3. Weiters wird vom Beklagten ein Grund für die Zulassung seiner außerordentlichen Revision darin erblickt, dass das Erstgericht von der ihm vom Berufungsgericht im Aufhebungsbeschluss überbundenen Rechtsansicht, hinsichtlich des dem Kläger gebührenden Ersatzanspruchs für die Neuherstellung der Dachrinne sei ein Abzug „neu für alt“ zu berücksichtigen, abgewichen sei. Diesen Einwand hat aber schon das Berufungsgericht zutreffend als unrichtig verworfen und darauf hingewiesen, dass es im Aufhebungsbeschluss die nun vom Erstgericht vertretene Rechtsmeinung „keineswegs ausgeschlossen“ habe. Abgesehen davon stellte ein Abgehen der Vorinstanzen von einer vom Berufungsgericht im Aufhebungsbeschluss geäußerten Rechtsmeinung keinen Revisionsgrund dar, weil die rechtliche Beurteilung letzten Endes dem Revisionsgericht zusteht und es daher gleichgültig ist, ob das Berufungsgericht von seiner ursprünglichen Rechtsansicht abgegangen ist, wenn die in der zweiten Berufungsentscheidung vertretene Rechtsansicht die richtige ist (Pimmer in Fasching/Konecny 2 IV/1 § 499 ZPO Rz 20 mwN).

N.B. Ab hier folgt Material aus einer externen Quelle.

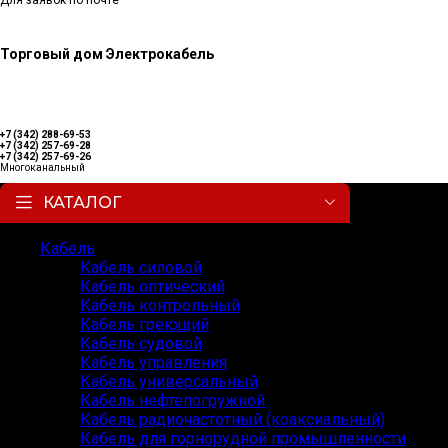
Для заявок по почте
Торговый дом Электрокабель
+7 (342) 288-69-53
+7 (342) 257-69-28
+7 (342) 257-69-26
Многоканальный
КАТАЛОГ
Кабель
Кабель силовой
Кабель оптический
Кабель контрольный
Кабель греющий
Кабель судовой
Кабель управления
Кабель универсальный
Кабель нефтепогружной
Кабель радиочастотный (коаксиальный)
Кабель для горнорудной промышленности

Auf den vorliegenden Rechtsfall ist unstrittig deutsches materielles Recht anzuwenden. Zur Frage, ob der Kläger Anspruch auf Ersatz der Kosten der Neuherstellung der Dachrinne hat oder ein Vorteilsausgleich vorzunehmen ist, hat schon das Erstgericht die von der deutschen Judikatur vertretenen Grundsätze dargestellt und diesen Grundsätzen folgend eingehend dargelegt, warum die Kosten der Neuherstellung ungekürzt zustehen. Ein Widerspruch zur betreffenden deutschen Judikatur wird vom Beklagten nicht aufgezeigt. Dass einschlägige Rechtsprechung des Obersten Gerichtshofs dazu fehlt, ist im Sinn des § 502 Abs 1 ZPO ohne Bedeutung (vgl RIS-Justiz RS0042948) und wird vom Beklagten ohnehin nicht als Grund für die Zulässigkeit der außerordentlichen Revision ins Treffen geführt.

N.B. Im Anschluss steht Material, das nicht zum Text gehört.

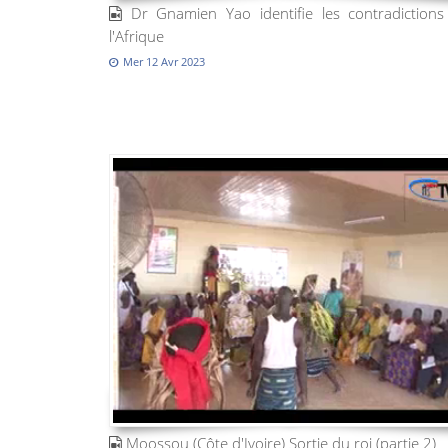
Dr Gnamien Yao identifie les contradictions
l'Afrique
Mer 12 Avr 2023
Moossou (Côte d'Ivoire) Sortie du roi (partie 2)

Die vom Beklagten weiters behauptete Aktenwidrigkeit liegt nicht vor (§ 510 Abs 3 dritter Satz ZPO).

Schließlich macht der Beklagte noch das Fehlen von diversen Feststellungen als Zulassungsgrund geltend. Auch diese Ausführungen zeigen keine erhebliche Rechtsfrage auf, sondern stellen im Wesentlichen eine unzulässige Beweisrüge dar. Die rechtlichen Folgerungen des Beklagten gehen nicht vom festgestellten Sachverhalt, sondern von Prämissen aus, die sich auf Annahmen des Beklagten gründen, die von den vom Berufungsgericht gebilligten erstgerichtlichen Feststellungen abweichen.

Da der Beklagte auch im Rahmen seiner Rechts- und Mängelrüge und demnach insgesamt keinen tauglichen Zulassungsgrund aufzeigt, ist auch seine außerordentliche Revision zurückzuweisen.

Einer weiteren Begründung bedarf dieser Beschluss nicht (§ 510 Abs 3 ZPO).